Clarice Brazas, a teacher in Philadelphia’s public schools, is alarmed by the ability to remotely monitor screens. The district issued Chromebooks to qualifying students, but she worried about the disciplinary consequences of monitoring software in a district where a majority of students are nonwhite and low-income.

“I don’t know that it’s my job as an educator to police what content students are looking at when they’re at home,” she says. “I consider that the family’s job.”

In speaking with other teachers about GoGuardian, the monitoring software used in Philadelphia, she found there was not a consistent approach to policing students’ online activity. The lack of oversight, she says, has led to a case-by-case approach to disciplining students, which could unfairly harm students of color.

“We haven’t really been given any standards as educators, like what is our duty of reporting? Is that the same as if it was happening in our classroom?” she says. A September investigation from the Center for Public Integrity and USA Today found that while half of the students in Philadelphia are Black, they make up nearly nearly three-quarters of students referred to police for school-related incidents. A representative for the school district didn’t return a request for comment.

“We know that when kids face any sort of disciplinary action and they’re Black or brown, they’re more likely to have escalated discipline because of that,” Brazas says.

Brazas and Laird both referenced the “school-to-prison pipeline,” where students of color are disciplined more harshly in school than white students for the same offenses, exposing them to law enforcement, the juvenile justice system, and ultimately, the adult prison system.

Even some parents of students who own their own devices found the deluge of school-issued software overwhelming.

Cassie Creswell, a parent with children in the Chicago public schools, kept a list of each piece of software that her daughter, a high school sophomore, was asked to download. Within two months, there were 15.

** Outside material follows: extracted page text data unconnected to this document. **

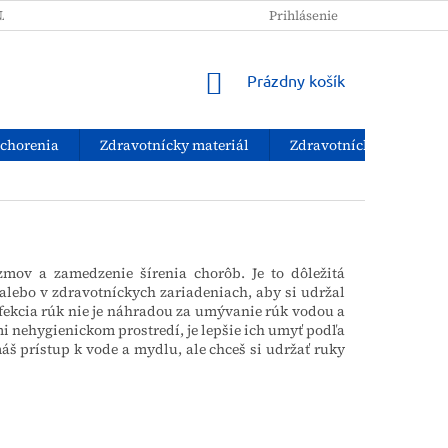
NAKUPOVAŤ?
PODMIENKY OCHRANY OSOBNÝCH ÚDAJOV
Prihlásenie
NÁKUPNÝ
Prázdny košík
KOŠÍK
ochorenia
Zdravotnícky materiál
Zdravotnícke pomôcky
zmov a zamedzenie šírenia chorôb. Je to dôležitá
alebo v zdravotníckych zariadeniach, aby si udržal
nfekcia rúk nie je náhradou za umývanie rúk vodou a
i nehygienickom prostredí, je lepšie ich umyť podľa
áš prístup k vode a mydlu, ale chceš si udržať ruky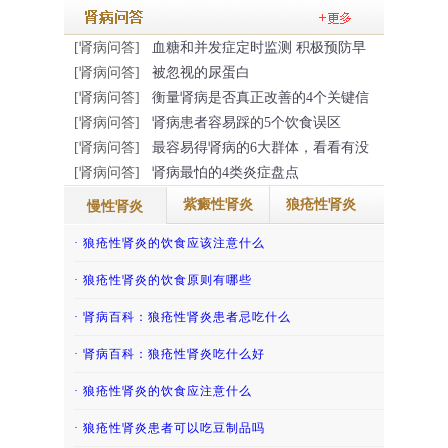
[肾病问答]
血糖和并发症定时监测 积极预防早
[肾病问答]
被忽视的尿蛋白
[肾病问答]
衡量肾病是否真正改善的4个关键信
[肾病问答]
肾病患者容易踩的5个饮食误区
[肾病问答]
最容易得肾病的6大群体，看看有没
[肾病问答]
肾病最怕的4类炎症盘点
紫癜性肾炎
狼疮性肾炎
慢性肾炎
· 慢性肾脏病患者通常需要警惕高钾血症
· 得了过敏性紫癜肾炎的话那怎么治疗
· 狼疮性肾炎的饮食应该注意什么
· 肾炎患者如何避免患上尿毒症呢？
· 吃香椿致老人紫癜肾炎复发，还有哪些“发...
· 狼疮性肾炎的饮食原则有哪些
· 慢性肾小球肾炎能根治吗？
· 吃冬瓜缓解儿童紫癜性肾炎
· 肾病百科：狼疮性肾炎患者忌吃什么
· 哪些慢性肾炎患者不宜怀孕？
· 紫癜性肾炎患者怀孕后会影响病情吗？
· 肾病百科：狼疮性肾炎吃什么好
· 慢性肾炎患者能吃豆类食品吗？
· 肾病百科：紫癜肾炎患者哪些不能吃
· 狼疮性肾炎的饮食应注意什么
· 慢性肾炎患者能吃牛肉吗
· 儿童过敏性紫癜肾炎的调养护理
· 狼疮性肾炎患者可以吃豆制品吗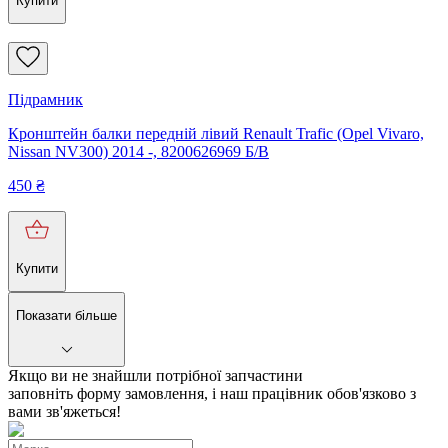
Купити
Підрамник
Кронштейн балки передній лівий Renault Trafic (Opel Vivaro,
Nissan NV300) 2014 -, 8200626969 Б/В
450
₴
Купити
Показати більше
Якщо ви не знайшли потрібної запчастини
заповніть форму замовлення, і наш працівник обов'язково з
вами зв'яжеться!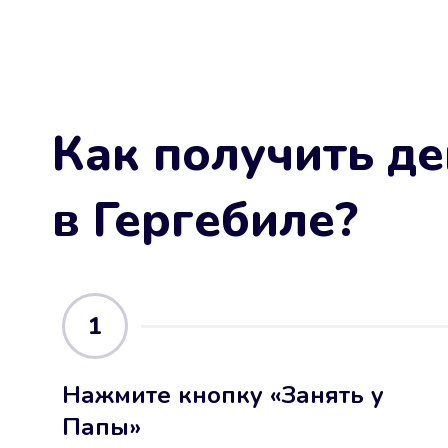
Как получить де
в Гергебиле
?
1
Нажмите кнопку «Занять у
Папы»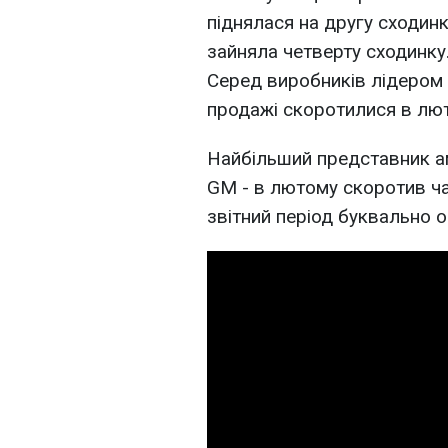
піднялася на другу сходинк
зайняла четверту сходинку
Серед виробників лідером 
продажі скоротилися в лют
Найбільший представник а
GM - в лютому скоротив ча
звітний період буквально 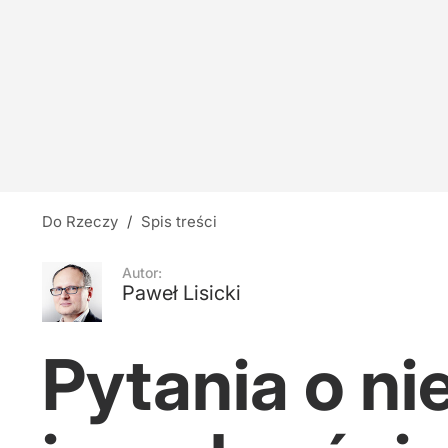
Marcinkiewicz: Nawrocki ćpa. Wiem, jak wygl
108
Święte miejsce od ponad sześciu wieków. Kto 
dodaj
Do Rzeczy
/
Spis treści
Rafał Zaskoczyciel
Autor:
Paweł Lisicki
9
Pytania o ni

“Every couple of days, it was like, ‘Oh, install this. Make an account on this,’” Creswell says. “We never got any notification or consent whatsoever for any of these things.”

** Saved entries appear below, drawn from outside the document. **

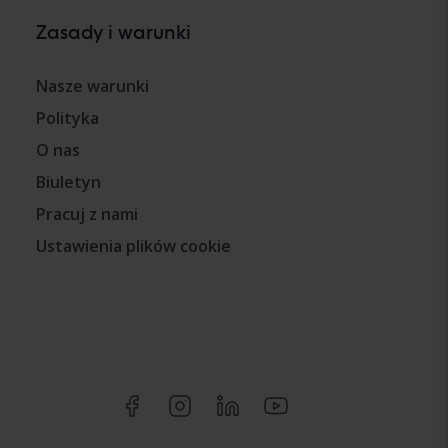
Zasady i warunki
Nasze warunki
Polityka
O nas
Biuletyn
Pracuj z nami
Ustawienia plików cookie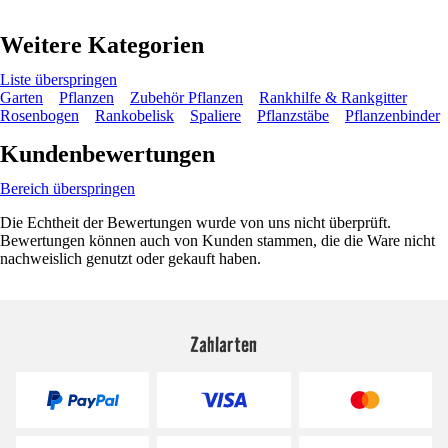
Weitere Kategorien
Liste überspringen
Garten
Pflanzen
Zubehör Pflanzen
Rankhilfe & Rankgitter
Rosenbogen
Rankobelisk
Spaliere
Pflanzstäbe
Pflanzenbinder
Kundenbewertungen
Bereich überspringen
Die Echtheit der Bewertungen wurde von uns nicht überprüft.
Bewertungen können auch von Kunden stammen, die die Ware nicht
nachweislich genutzt oder gekauft haben.
Zahlarten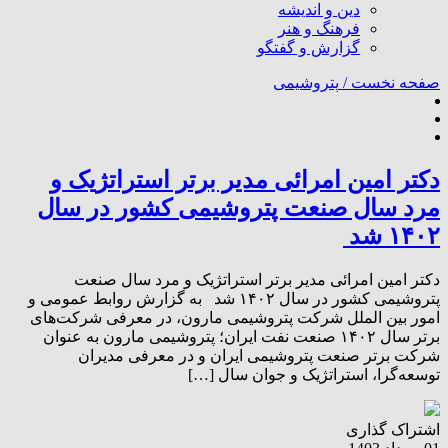
دین و اندیشه
فرهنگ و هنر
گزارش و گفتگو
صفحه نخست /
پتروشیمی
دکتر امین امرائی مدیر برتر استراتژیک و
مرد سال صنعت پتروشیمی کشور در سال
۱۴۰۲ شد
دکتر امین امرائی مدیر برتر استراتژیک و مرد سال صنعت
پتروشیمی کشور در سال ۱۴۰۲ شد به گزارش روابط عمومی و
امور بین الملل شرکت پتروشیمی مارون، در معرفی شرکت‌های
برتر سال ۱۴۰۲ صنعت نفت ایران؛ پتروشیمی مارون به عنوان
شرکت برتر صنعت پتروشیمی ایران و در معرفی مدیران
توسعه‌گرا، استراتژیک و جوان سال […]
اشتراک گذاری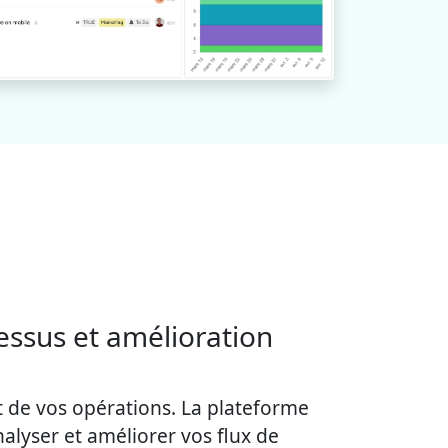
essus et amélioration
 de vos opérations. La plateforme
nalyser et améliorer vos flux de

The Chicago schools issued over 50,000 devices to students as part of its shift to remote learning. GoGuardian was only preinstalled on the Chromebooks that it lent to students. For a time, a security flaw allowed teachers to initiate virtual classrooms at will, automatically triggering the webcams of district-owned Chromebooks without students having to accept an invitation. CPS and GoGuardian removed this feature after parents protested.

“We care deeply about keeping students safe and protecting their privacy,” a GoGuardian spokesman wrote in a statement. “We also recognize the important role that school leaders play in balancing student privacy and safety in the digital age and are committed to thoughtfully partnering with our customers to support that balance.”

Laird, of the Center for Democracy and Technology, says the harms from the monitoring software aren’t limited to students getting in trouble for what they see, type, or search for. It also includes what they won’t see or search for because of the knowledge that they’re being watched.

“We found that six in 10 students agreed with the statement ‘I do not share my true thoughts or ideas because I know what I do online is being monitored,’” she says.

“When you think about this happening in an educational environment where you want students to express themselves, you want students to be learning, you want students to feel free to make mistakes, that response raises questions about whether this will actually undermine the whole purpose of education.”

Updated, 10-7-21, 12:20pm ET: This article has been updated with a comment from Securly.